An offensive trade or manufacture may call as legitimately for the interference of equity as any other nuisance, for, though these are lawful and necessary, yet they should be exercised in remote places. The right, nevertheless, to have such a business restrained is not absolute and unlimited, but is, and must be in the nature of things, subject to reasonable limitations which have regard to the rights of others not less than to the general public welfare.
The homeowner's house was located on a city street containing several manufacturing businesses. The mill took possession of the adjoining property and put in fixtures and machinery to run a steam flouring-mill. Over a year after the mill began to operate, the homeowner filed a bill for a perpetual injunction. The trial court dismissed the bill, and the homeowner appealed. The court affirmed, holding that the mill's business was not objectionable and the homeowner had no special ground for complaint. Although the mill caused annoyance to the homeowner and his family and rendered the occupation of his building as a residence less desirable, the evidence did not support any finding that the mill exercised any want of due care or willful disregard of the rights of its neighbors.
Is the complainant, in consequence of the annoyance, which the business of the defendants caused him, entitled to have that business enjoined?
In the case before us we find that the defendants are carrying on a business not calculated to be specially annoying, except to the occupants of dwellings. They chose for its establishment a locality where all the buildings had been constructed for purposes other than for residence. Families, to some extent, occupied these buildings, but their occupation was secondary to the main object of their construction, and we must suppose that it was generally for reasons which precluded the choice of a more desirable neighborhood. The number of these families, moreover, was decreasing, and in view of the size of the block, was really insignificant at the time this machinery was put in.
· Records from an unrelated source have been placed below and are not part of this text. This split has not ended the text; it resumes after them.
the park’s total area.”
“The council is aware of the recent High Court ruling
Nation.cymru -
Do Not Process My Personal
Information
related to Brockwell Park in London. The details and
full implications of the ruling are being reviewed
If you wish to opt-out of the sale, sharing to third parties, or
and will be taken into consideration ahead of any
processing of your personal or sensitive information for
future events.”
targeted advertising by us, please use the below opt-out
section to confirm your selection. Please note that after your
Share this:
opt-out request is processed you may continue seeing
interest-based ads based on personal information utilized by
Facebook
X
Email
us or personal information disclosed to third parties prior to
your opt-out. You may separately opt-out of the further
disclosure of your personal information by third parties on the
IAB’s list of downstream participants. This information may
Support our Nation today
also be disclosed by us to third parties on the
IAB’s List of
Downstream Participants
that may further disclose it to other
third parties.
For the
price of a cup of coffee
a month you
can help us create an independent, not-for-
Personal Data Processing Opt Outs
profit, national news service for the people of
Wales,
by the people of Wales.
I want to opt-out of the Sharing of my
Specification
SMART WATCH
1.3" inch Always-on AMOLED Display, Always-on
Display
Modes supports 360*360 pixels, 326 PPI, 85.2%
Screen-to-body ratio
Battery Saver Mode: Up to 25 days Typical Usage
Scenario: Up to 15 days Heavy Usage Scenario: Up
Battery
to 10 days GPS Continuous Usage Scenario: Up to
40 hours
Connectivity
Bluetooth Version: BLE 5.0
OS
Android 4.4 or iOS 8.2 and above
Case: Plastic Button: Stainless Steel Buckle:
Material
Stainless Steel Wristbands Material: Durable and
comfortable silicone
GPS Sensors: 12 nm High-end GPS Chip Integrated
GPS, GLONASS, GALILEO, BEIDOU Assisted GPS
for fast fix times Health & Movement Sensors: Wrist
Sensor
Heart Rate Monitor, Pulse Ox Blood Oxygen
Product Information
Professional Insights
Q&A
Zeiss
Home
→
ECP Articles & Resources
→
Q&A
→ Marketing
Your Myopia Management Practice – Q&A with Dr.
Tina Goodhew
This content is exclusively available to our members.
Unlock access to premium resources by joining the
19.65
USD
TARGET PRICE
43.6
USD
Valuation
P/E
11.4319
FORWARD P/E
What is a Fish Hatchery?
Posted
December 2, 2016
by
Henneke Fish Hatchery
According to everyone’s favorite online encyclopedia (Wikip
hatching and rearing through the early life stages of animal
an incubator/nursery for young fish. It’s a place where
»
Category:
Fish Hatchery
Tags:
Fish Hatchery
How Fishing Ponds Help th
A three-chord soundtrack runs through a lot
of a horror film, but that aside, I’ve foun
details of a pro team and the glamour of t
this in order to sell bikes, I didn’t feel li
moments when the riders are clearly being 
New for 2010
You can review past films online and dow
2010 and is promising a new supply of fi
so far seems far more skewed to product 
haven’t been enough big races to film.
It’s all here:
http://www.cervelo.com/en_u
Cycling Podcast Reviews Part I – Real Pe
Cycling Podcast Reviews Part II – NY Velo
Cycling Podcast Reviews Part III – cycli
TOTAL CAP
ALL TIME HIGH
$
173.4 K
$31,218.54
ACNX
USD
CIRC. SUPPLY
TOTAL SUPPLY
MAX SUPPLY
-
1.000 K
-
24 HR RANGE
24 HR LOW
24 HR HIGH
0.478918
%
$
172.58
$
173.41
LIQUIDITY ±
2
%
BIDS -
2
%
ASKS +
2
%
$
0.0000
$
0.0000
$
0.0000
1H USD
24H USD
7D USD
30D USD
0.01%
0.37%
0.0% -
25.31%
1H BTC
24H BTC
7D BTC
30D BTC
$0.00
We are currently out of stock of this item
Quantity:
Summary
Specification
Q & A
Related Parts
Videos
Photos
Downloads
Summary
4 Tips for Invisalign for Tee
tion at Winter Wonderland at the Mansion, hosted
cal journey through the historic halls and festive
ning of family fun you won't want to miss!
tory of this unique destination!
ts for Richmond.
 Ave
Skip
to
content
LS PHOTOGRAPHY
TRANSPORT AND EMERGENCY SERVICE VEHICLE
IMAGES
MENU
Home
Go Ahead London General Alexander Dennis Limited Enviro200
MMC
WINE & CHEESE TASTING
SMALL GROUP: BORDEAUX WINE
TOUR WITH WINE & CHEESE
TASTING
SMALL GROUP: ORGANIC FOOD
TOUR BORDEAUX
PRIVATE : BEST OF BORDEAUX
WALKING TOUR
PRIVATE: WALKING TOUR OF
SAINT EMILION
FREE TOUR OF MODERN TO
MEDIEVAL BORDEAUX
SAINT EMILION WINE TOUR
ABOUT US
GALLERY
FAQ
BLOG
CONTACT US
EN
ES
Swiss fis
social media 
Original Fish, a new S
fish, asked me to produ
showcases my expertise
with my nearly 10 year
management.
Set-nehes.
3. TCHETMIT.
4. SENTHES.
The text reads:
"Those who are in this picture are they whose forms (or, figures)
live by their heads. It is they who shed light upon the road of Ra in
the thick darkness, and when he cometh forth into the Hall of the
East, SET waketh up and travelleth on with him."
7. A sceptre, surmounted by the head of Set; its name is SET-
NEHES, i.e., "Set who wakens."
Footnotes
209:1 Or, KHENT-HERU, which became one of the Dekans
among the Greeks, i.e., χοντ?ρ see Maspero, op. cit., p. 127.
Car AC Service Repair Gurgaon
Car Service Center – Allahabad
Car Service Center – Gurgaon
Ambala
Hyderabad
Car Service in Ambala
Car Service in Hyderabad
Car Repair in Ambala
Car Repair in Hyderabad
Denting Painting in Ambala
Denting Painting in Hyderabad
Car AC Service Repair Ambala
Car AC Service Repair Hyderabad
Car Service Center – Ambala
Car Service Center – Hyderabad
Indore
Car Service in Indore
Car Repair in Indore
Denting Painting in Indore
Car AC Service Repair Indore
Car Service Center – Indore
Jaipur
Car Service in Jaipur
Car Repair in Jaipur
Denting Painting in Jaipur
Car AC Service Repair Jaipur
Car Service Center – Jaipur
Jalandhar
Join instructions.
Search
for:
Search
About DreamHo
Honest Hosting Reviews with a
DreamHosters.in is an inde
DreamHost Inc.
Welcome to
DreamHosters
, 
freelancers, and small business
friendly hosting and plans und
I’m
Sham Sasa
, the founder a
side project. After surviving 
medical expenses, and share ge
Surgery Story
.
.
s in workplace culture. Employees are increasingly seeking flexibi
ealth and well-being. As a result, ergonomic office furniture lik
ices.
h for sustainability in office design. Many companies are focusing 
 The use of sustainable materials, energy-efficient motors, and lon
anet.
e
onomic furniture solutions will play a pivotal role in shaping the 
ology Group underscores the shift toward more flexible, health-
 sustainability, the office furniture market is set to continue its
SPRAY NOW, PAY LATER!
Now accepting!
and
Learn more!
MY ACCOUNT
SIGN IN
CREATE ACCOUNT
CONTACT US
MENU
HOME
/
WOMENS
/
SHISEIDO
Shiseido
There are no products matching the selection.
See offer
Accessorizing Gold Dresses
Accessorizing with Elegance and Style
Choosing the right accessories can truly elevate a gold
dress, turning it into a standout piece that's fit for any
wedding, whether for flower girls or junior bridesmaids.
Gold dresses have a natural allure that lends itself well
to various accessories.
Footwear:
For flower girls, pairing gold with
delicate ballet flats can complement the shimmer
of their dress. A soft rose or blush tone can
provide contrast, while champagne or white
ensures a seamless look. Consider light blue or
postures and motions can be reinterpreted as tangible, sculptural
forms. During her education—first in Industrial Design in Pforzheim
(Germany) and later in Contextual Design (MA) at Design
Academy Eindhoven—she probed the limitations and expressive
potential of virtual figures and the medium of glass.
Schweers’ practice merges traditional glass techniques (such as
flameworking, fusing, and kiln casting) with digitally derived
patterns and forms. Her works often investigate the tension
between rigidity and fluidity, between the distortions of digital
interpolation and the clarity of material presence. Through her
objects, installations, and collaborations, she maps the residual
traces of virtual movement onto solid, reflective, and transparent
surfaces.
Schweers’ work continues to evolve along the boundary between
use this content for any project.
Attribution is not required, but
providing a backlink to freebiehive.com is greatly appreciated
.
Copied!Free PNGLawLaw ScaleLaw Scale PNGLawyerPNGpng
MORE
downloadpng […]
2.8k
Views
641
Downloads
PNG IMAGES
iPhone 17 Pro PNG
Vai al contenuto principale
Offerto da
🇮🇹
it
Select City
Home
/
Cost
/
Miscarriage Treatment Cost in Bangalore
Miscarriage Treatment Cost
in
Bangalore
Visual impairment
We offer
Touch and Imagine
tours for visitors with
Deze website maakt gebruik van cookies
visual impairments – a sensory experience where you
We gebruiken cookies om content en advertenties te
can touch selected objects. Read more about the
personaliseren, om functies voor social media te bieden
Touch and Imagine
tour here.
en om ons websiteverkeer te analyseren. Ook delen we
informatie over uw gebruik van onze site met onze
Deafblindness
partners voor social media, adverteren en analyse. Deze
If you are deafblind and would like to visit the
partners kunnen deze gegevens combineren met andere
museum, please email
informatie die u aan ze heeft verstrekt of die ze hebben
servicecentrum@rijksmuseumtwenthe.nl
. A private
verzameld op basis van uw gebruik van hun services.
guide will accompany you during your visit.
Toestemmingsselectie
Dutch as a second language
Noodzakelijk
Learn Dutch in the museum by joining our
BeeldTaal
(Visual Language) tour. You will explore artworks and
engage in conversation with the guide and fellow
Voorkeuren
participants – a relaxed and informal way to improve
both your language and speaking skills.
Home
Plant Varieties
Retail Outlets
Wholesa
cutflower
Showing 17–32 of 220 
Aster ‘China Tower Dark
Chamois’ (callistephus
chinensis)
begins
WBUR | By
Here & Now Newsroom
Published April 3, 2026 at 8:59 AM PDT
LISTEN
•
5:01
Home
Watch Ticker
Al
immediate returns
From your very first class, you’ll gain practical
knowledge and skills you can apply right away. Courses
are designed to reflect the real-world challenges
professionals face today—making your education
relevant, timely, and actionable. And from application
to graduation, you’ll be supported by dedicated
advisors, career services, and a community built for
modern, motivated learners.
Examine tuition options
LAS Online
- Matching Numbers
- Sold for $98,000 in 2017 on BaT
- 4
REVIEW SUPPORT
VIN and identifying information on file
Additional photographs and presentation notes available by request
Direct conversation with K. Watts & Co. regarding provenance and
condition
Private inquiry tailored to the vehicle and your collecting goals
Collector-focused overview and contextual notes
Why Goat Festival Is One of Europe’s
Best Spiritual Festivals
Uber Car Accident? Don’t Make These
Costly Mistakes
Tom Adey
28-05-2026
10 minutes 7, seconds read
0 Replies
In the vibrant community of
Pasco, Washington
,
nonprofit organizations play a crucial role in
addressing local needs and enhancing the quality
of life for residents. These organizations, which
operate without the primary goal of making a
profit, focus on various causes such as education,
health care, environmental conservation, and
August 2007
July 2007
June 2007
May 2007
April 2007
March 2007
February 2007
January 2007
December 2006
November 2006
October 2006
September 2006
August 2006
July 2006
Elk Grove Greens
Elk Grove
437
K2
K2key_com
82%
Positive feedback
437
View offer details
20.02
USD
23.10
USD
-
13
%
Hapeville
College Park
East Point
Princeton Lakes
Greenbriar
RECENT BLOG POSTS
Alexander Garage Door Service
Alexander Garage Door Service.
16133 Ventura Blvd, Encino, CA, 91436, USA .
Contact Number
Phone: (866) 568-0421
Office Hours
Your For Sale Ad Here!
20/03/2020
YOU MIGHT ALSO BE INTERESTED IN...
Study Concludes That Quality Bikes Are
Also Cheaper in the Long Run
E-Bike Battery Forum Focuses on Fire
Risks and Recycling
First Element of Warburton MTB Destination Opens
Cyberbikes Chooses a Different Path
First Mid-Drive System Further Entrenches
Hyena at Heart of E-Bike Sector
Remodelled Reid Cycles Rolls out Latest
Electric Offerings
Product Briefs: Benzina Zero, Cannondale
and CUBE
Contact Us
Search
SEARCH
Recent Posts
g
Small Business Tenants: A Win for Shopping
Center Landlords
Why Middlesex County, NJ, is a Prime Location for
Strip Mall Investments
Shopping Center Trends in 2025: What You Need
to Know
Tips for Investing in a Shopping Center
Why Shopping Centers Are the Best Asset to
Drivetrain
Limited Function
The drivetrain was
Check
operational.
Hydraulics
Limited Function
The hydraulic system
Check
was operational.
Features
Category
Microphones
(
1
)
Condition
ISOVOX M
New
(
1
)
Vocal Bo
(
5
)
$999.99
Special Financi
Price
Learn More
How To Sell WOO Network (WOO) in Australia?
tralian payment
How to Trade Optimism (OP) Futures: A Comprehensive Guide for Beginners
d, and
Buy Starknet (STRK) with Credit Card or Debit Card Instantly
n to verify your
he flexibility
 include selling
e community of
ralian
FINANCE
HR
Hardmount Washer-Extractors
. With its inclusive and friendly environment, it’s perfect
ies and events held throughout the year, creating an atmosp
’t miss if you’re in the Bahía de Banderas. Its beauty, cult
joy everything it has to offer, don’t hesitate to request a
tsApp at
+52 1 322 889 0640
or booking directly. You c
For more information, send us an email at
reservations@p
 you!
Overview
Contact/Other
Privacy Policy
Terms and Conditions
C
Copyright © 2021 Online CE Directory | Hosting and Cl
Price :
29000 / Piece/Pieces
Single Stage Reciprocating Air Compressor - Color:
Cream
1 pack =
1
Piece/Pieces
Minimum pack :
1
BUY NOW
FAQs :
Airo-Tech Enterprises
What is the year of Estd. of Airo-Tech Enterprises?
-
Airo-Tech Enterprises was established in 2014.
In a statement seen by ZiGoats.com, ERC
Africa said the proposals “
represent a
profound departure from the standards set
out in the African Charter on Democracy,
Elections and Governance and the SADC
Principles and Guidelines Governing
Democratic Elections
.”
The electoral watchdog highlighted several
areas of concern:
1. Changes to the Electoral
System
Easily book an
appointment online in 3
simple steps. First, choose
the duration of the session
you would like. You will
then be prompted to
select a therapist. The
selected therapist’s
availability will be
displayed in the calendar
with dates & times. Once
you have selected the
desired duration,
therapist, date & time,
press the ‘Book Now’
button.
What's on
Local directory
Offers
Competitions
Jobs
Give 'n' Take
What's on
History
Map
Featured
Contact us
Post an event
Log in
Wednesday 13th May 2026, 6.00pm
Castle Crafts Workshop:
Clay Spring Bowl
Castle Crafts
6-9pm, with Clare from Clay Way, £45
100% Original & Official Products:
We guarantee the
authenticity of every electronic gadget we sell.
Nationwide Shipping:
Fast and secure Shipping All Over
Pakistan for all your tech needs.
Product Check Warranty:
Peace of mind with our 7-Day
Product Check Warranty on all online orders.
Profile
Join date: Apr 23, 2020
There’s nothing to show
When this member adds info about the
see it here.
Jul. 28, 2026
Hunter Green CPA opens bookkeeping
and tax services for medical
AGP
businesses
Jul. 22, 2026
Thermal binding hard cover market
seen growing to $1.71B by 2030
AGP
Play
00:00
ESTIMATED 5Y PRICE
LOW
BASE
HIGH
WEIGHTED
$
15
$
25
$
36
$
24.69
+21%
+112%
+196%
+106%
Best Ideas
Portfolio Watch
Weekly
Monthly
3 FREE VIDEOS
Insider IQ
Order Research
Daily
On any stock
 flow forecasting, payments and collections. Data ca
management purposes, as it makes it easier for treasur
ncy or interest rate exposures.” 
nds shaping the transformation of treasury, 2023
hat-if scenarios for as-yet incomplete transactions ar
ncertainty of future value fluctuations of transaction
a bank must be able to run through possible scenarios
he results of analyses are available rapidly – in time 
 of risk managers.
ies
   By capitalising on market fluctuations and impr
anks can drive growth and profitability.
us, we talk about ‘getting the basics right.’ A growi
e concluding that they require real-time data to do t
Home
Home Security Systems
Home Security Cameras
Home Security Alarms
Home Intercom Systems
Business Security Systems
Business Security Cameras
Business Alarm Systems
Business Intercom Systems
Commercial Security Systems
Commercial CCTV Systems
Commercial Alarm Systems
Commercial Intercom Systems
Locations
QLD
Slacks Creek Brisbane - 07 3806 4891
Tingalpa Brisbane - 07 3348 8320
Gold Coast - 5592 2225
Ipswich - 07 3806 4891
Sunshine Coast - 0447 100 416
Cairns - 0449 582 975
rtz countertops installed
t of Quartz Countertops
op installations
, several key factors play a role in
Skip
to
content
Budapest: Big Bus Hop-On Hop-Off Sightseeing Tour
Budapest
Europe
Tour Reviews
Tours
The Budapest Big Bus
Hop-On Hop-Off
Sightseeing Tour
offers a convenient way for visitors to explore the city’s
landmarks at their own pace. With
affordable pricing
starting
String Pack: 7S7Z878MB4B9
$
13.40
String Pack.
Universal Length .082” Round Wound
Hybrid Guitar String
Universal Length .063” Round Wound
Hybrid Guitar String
Some kinds of business were then carried on in the block, which were likely to be equally offensive to adjoining proprietors with that of the defendants, and it is not shown that any complaint was made of them. In view of these facts we think it is not shown that the defendants were bound to know they were invading the legal rights of other persons when they established their present business, nor can we say that the evidence satisfies us that they selected an unsuitable locality for the purpose.
Thus, the complainant, having taken up his residence in a portion of the city mainly appropriated to business purposes, cannot complain of the establishment of any new business near him, provided such new business is not in itself objectionable as compared with those already established, and is carried on in a proper manner. We do not find from the evidence that the business of defendants was thus objectionable, or that in the manner of conducting it there is special ground of complaint. And the decree dismissing the bill must, therefore, be affirmed with costs. But the dismissal is to be without prejudice to any proceeding the complainant may be advised to take at law.